Horvath believes the epigenetic clock, available to other researchers through free software, is helping to usher in a new frontier for aging research. Among other things, studies using the biomarkers may help to distinguish which diseases are related to cellular aging as opposed to toxic exposures or other factors – for example, smoking does not appear to affect biological aging, despite all of its other harmful effects.

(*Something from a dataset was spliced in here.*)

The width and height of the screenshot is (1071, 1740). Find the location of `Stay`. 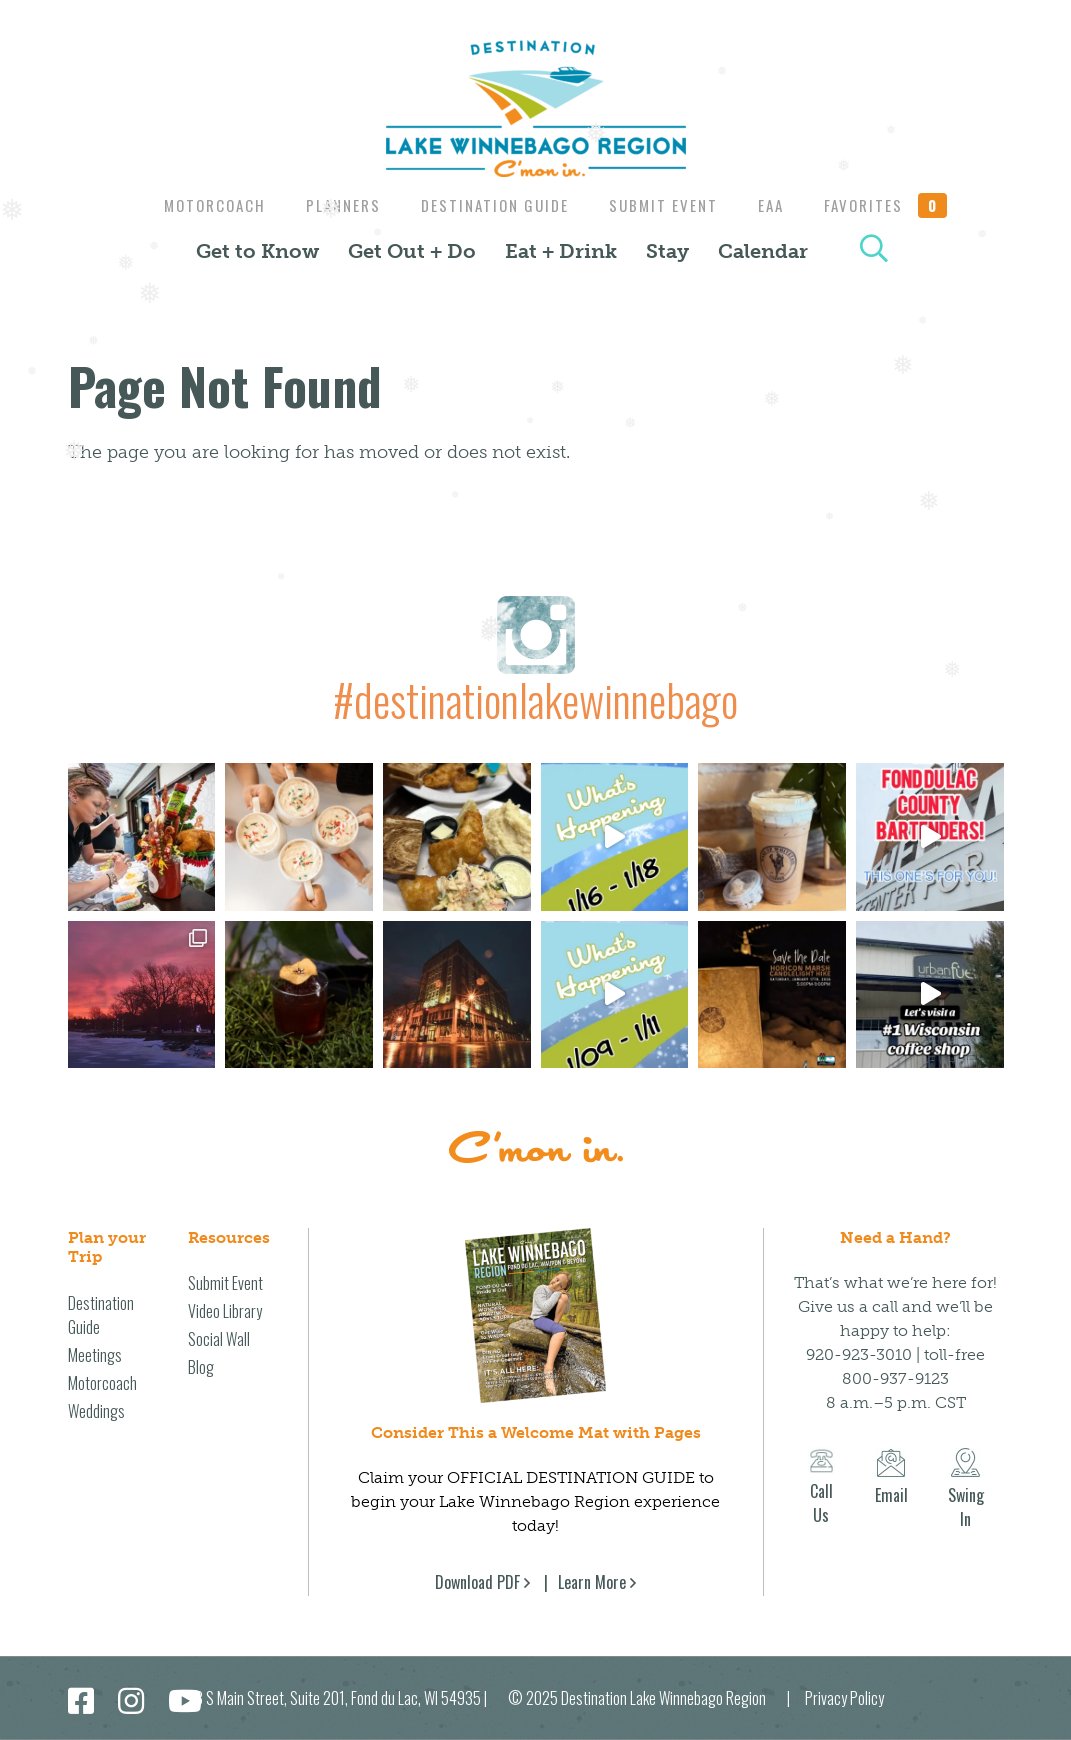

A better understanding of aging-related diseases, Horvath says, might lead to more targeted lifestyle strategies to delay the onset of cognitive and physical decline, and potentially even therapeutics designed to slow the biological aging process, much like statin drugs control cholesterol levels.
The clock estimates the biological age of human tissues, cells, and organs through epigenetic changes – chemical modifications to the genome that can influence the way genes are expressed. Using several hundred epigenetic markers in the human genome, Horvath and his colleagues showed that the epigenetic clock pinpoints with unparalleled accuracy the age of nearly every tissue or cell type that contains DNA, across the entire age spectrum. Subsequent studies have found that the epigenetic clock can be used to predict life span.
“There is no debate that epigenetic changes play a critical role in development, but our findings provide compelling evidence that these changes play a similarly important role in aging and make people more susceptible to a host of chronic diseases, as well as cognitive decline,” Horvath says. “As a trained biostatistician, I looked at the genomic data without any biases, and these epigenetic biomarkers dwarfed any other data.”
Now the question for Horvath and other researchers is whether interventions that slow down the epigenetic clock also slow the biological aging process. “We have seen associations between a faster-running epigenetic clock in late life and poorer physical and cognitive health, in addition to a shorter life span,” says Dr. Riccardo Marioni, an epidemiologist at the University of Edinburgh in Scotland. Marioni is collaborating with research teams around the world, including Horvath’s, on studies seeking to understand what factors cause the epigenetic clock to run faster – and to see if the clock can be “wound back” via lifestyle changes. “This research could help inform older individuals about lifestyle choices to maximize healthy aging,” Marioni says.
Concludes Horvath: “It is a demographic certainty that our society will face catastrophic health care costs unless we rise to the challenge of delaying disabilities and the onset of chronic diseases. If we could extend the health span by a mere five years, we could prevent a tsunami of suffering and economic hardship due to health care costs, disability costs, and retirement costs. I think of the epigenetic clock as night vision goggles in our fight against aging. It allows us to measure how fast tissues and organs age. What we can measure, we can study – and ultimately defeat.”